* [Task directions] Can you pull out each line of the data below that includes the word "Lokeren"?

─── Dataset records ───

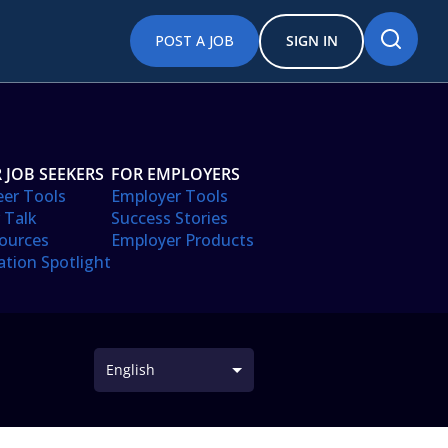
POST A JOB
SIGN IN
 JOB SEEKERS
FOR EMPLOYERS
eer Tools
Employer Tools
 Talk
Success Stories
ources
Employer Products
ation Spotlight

───
─── Dataset records ───

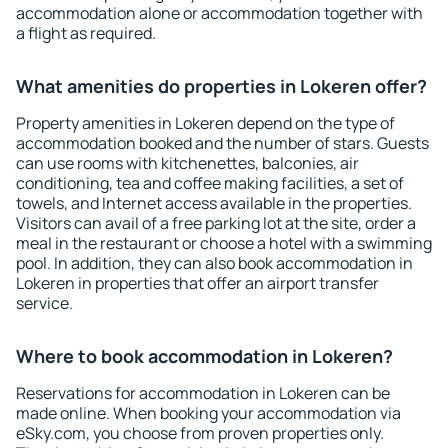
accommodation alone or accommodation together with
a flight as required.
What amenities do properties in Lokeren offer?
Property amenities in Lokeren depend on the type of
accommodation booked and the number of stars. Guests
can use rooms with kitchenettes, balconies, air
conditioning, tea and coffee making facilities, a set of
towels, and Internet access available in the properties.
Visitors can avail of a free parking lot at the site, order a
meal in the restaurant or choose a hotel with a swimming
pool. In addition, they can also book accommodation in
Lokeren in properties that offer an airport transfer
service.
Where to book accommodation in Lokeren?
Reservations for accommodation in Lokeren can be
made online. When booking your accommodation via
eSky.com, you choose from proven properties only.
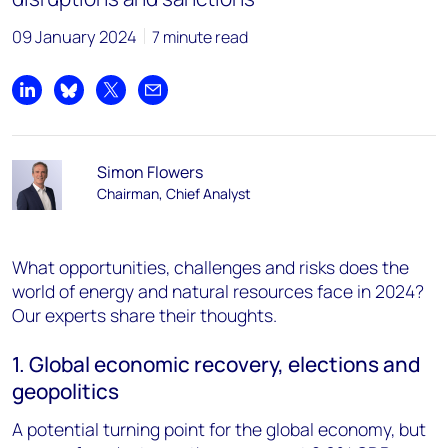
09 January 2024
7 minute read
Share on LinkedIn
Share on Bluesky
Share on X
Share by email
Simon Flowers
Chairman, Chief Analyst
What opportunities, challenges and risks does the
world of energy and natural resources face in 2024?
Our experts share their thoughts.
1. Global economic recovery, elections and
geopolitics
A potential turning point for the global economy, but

───
─── Dataset records ───

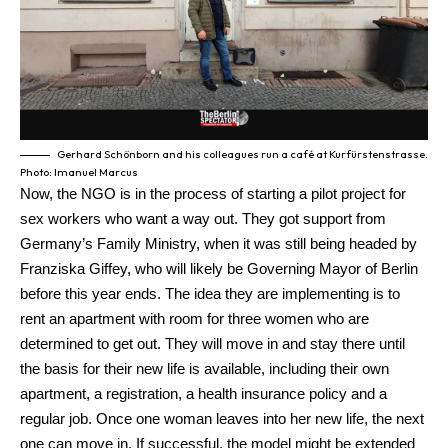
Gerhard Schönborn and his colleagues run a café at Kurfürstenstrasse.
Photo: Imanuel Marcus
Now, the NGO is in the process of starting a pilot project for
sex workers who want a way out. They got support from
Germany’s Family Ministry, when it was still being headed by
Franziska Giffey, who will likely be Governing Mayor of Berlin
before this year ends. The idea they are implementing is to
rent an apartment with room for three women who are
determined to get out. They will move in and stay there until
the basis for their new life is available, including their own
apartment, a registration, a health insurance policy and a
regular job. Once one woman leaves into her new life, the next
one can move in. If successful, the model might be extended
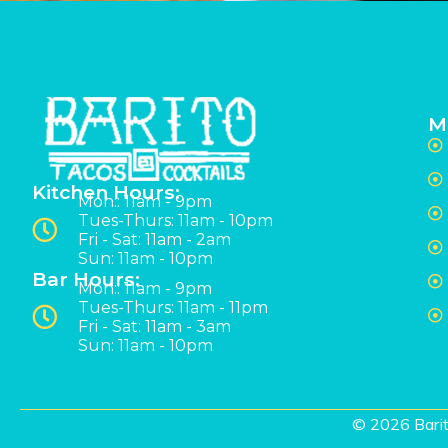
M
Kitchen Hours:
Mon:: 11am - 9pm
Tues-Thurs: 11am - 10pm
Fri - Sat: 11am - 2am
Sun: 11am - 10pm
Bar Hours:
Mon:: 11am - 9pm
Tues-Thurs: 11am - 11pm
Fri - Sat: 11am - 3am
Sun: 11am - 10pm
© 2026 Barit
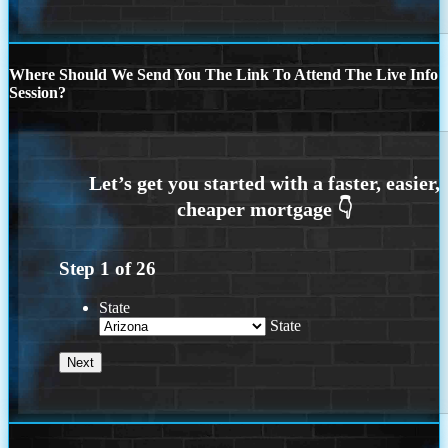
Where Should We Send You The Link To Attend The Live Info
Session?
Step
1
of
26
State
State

───

* [Written solution]
What amenities do properties in Lokeren offer?
Property amenities in Lokeren depend on the type of
Lokeren in properties that offer an airport transfer
Where to book accommodation in Lokeren?
Reservations for accommodation in Lokeren can be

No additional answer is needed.